As all speakers on this group and in the debates on previous amendments have said, the Bill involves wide-ranging powers and Henry VIII clauses. These are apparently justified on the grounds that what may be required cannot be anticipated, and therefore cannot be legislated for in advance. This seems a dangerous and spurious catch-all which, of itself, is sufficient justification for requiring formal consultation with the devolved Administrations.

This all relates to trade deals yet to be negotiated. It will hinge on areas of skills shortages across and within the UK, as well as the opportunity for UK professionals to practise abroad. Professional regulation must surely be founded on ensuring that any professional is safely and properly qualified and experienced to practise in all or part of the UK. Yet this Bill and the powers within it are specifically linked to trade deals, and there is a risk that deals involving reciprocity could lead to standards being compromised. This concern has been identified by the report of the Delegated Powers and Regulatory Reform Committee of this House.

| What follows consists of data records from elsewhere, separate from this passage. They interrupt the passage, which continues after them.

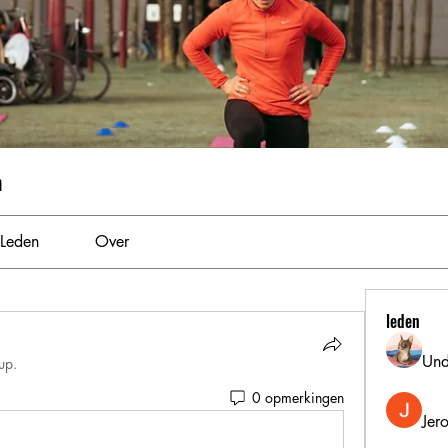
m
Leden
Over
leden
Und
up.
0 opmerkingen
Jer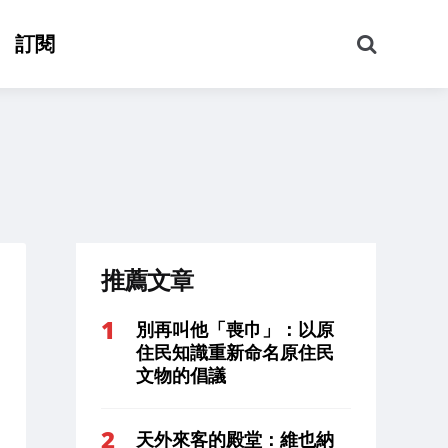
搜
訂閱
尋
推薦文章
別再叫他「喪巾」：以原
住民知識重新命名原住民
文物的倡議
天外來客的殿堂：維也納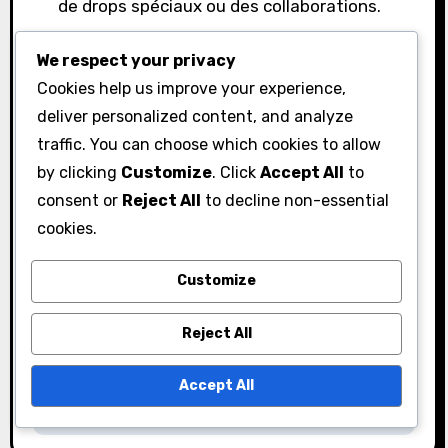
de drops spéciaux ou des collaborations.
We respect your privacy
Cookies help us improve your experience,
deliver personalized content, and analyze
traffic. You can choose which cookies to allow
P
by clicking
Customize
. Click
Accept All
to
Black Desert
o
consent or
Reject All
to decline non-essential
Online Twitch Drops
cookies.
s
: Comparaison avec
d’autres jeux,
t
Customize
Caractéristiques
n
Reject All
uniques,
a
Engagement des
Accept All
joueurs
v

Also, given that skills shortages vary across the UK, and by time and sector, if a devolved Administration identify a skill shortage, will the Immigration Rules also be taken into account, not just the professional qualifications regulations? Clearly, that will be necessary.

The Government have stated that they would,

“not normally make regulations under these powers in devolved areas without the agreement of the relevant devolved authority”.

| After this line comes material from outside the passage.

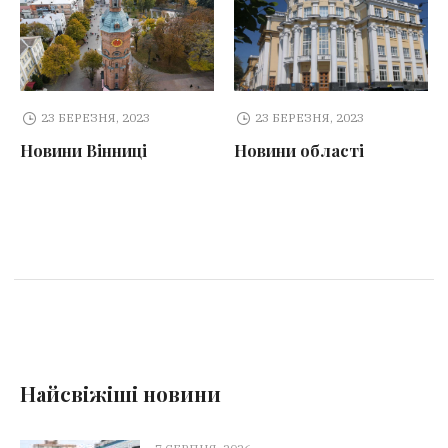
23 БЕРЕЗНЯ, 2023
23 БЕРЕЗНЯ, 2023
Новини Вінниці
Новини області
Найсвіжіші новини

Right from the very beginning of the Brexit debate, however, we have debated what “normally” means. As the noble and learned Lord, Lord Thomas, has pointed out, it looks like a shifting definition, and one that is not to the benefit of the devolved Administrations—or indeed to the professions in the devolved areas.

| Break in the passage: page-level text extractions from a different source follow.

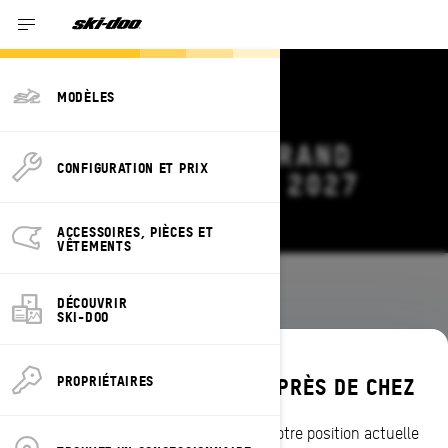
MODÈLES
OFFRES SKI-DOO GRAND
CONFIGURATION ET PRIX
TOURING ELECTRIC 2027
Modifier
ACCESSOIRES, PIÈCES ET
VÊTEMENTS
Modèles
/
GRAND TOURING ELECTRIC
DÉCOUVRIR
SKI-DOO
DÉCOUVREZ LES OFFRES PRÈS DE CHEZ
PROPRIÉTAIRES
AUCUNE OFFRE DISPONIBLE POUR CE
VOUS
MODÈLE DANS VOTRE RÉGION
Entrez votre localisation ou utilisez votre position actuelle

In this context we should also consider the role of the assistance centre, whose staff should surely all be thoroughly conversant with all regulators, including in the devolved Administrations. The amendment from the noble Baroness, Lady Randerson, would be a helpful contribution to that, because the assistance centre is a welcome recommendation, but only if it is properly qualified and its staff fully appreciate what goes on across all aspects of the UK. In areas as complex and specific as professional qualifications, that is a big ask, which must be answered. The scale and diversity of the professions that we are discussing, and the regulators that engage with them, absolutely require that any changes should be carried out only after consultation and, wherever possible, consent.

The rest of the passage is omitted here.